Bob Barr, the former U.S. Congressman from Georgia, has the misfortune of being the Libertarian Party's 2008 nominee for president in a year when third-party candidates have drawn scant attention. His campaign Web site boasts that, as president, he would "work tirelessly to cut taxes, reduce government spending and restore our civil liberties lost during the Bush administration." He has been dubbed "Mr. Privacy" by William Safire in The New York Times.
Barr was interviewed the day after the second presidential debate, which excluded all third-party candidates. But he later decided to have his own debate answers "spliced in" to the third debate via his campaign Web site (www.bobbarr2008.com/counterdebate). Barr will be on the ballot in 46 states, including Pennsylvania -- although the state Supreme Court is still considering a lawsuit by Republican candidate John McCain's campaign to get him removed.
Was it irksome watching the two big-party candidates debate, feeling you ought to be there too?
It's unfortunate, but the poor quality of the answers, the rambling, clearly illustrate that the American people don't get very much out of these debates the way they are structured. It certainly would have spiced it up if I had been there.
Why the Libertarian Party?
It's the only political party in America that truly understands the Constitution and is truly committed to reducing the power, size and scope of the federal government, consequently increasing individual liberty.
What federal expenditures would be the first to go?

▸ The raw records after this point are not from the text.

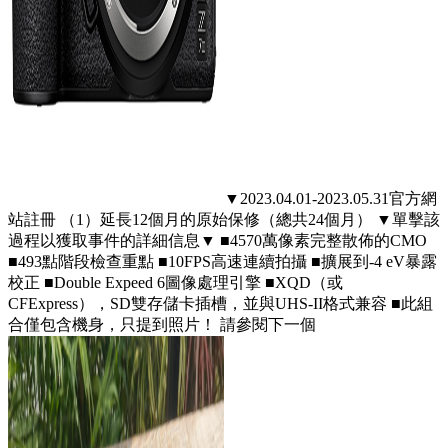
▼2023.04.01-2023.05.31官方網
站註冊 （1）延長12個月的原始保修（總共24個月） ▼單擊該
過程以獲取事件的詳細信息▼ ■4570萬像素完整散佈的CMO
■493點階段檢查重點 ■10FPS高速連續拍攝 ■擴展到-4 eV暴露
校正 ■Double Expeed 6圖像處理引擎 ■XQD（或
CFExpress），SD雙存儲卡插槽，並與UHS-II格式兼容 ■此組
合僅包含機身，只提到照片！ 請參閱下一個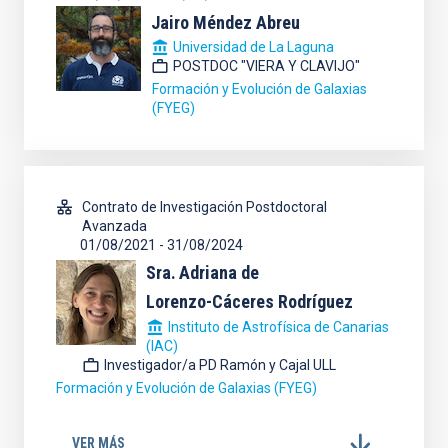
Jairo Méndez Abreu
Universidad de La Laguna
POSTDOC "VIERA Y CLAVIJO"
Formación y Evolución de Galaxias
(FYEG)
Contrato de Investigación Postdoctoral
Avanzada
01/08/2021
-
31/08/2024
Sra.
Adriana de
Lorenzo-Cáceres Rodríguez
Instituto de Astrofísica de Canarias
(IAC)
Investigador/a PD Ramón y Cajal ULL
Formación y Evolución de Galaxias (FYEG)
VER MÁS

That which is under the immediate control of the president -- the personnel in the White House. The huge press office. All of the advisers, all of the counselors. I would refuse to sign any piece of legislation that increases any federal spending. I would not sign legislation that increases the ceiling on the national debt. I suspect the Department of Education would be the top of the list [of axed departments]. It has failed miserably to meet its goal to improve the scholastic ability of America's students. The nearly $60 billion spent yearly on the department should be returned to the parents where they can make the decisions about how the money is spent [in schools] in their local communities. The Department of Energy was created 30 years ago with the express purpose of reducing our dependence on foreign oil. A government department that witnesses a reversal of its goals would certainly place it under a microscope.
And you believe the free market is still the solution to our energy woes? How would that work?

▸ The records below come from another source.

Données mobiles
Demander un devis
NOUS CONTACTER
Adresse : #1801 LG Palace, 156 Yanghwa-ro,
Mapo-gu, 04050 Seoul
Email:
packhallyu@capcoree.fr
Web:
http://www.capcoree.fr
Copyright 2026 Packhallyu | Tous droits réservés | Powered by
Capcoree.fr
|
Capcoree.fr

It would work by a company going out, discovering oil, extracting it, refining it and selling it. There are huge quantities of oil shale in the [American] West. Certainly it would take several years to begin taking it to the market. We are very behind the eight-ball. For the next few decades, it is actually physically impossible to switch to a non-petroleum-based fuel. It just is not going to happen. It will have to change over the long term unless new technology is developed. Over the long term, we will have to develop new forms of energy. The petroleum sources are finite, and as those supplies diminish, the price will rise and alternative fuels will become more attractive.
You've called the Iraq war a mistake. So how do we get out?
We get out by making a decision to get out. We made a decision to get in. I supported that decision as a member of Congress because it was presented to us that Saddam Hussein had weapons of mass destruction. ... But none of us in Congress voted for a multi-year occupation. The only way the government of Iraq will begin to act as a sovereign nation and begin to take responsibility for its own affairs is for us to begin to get out.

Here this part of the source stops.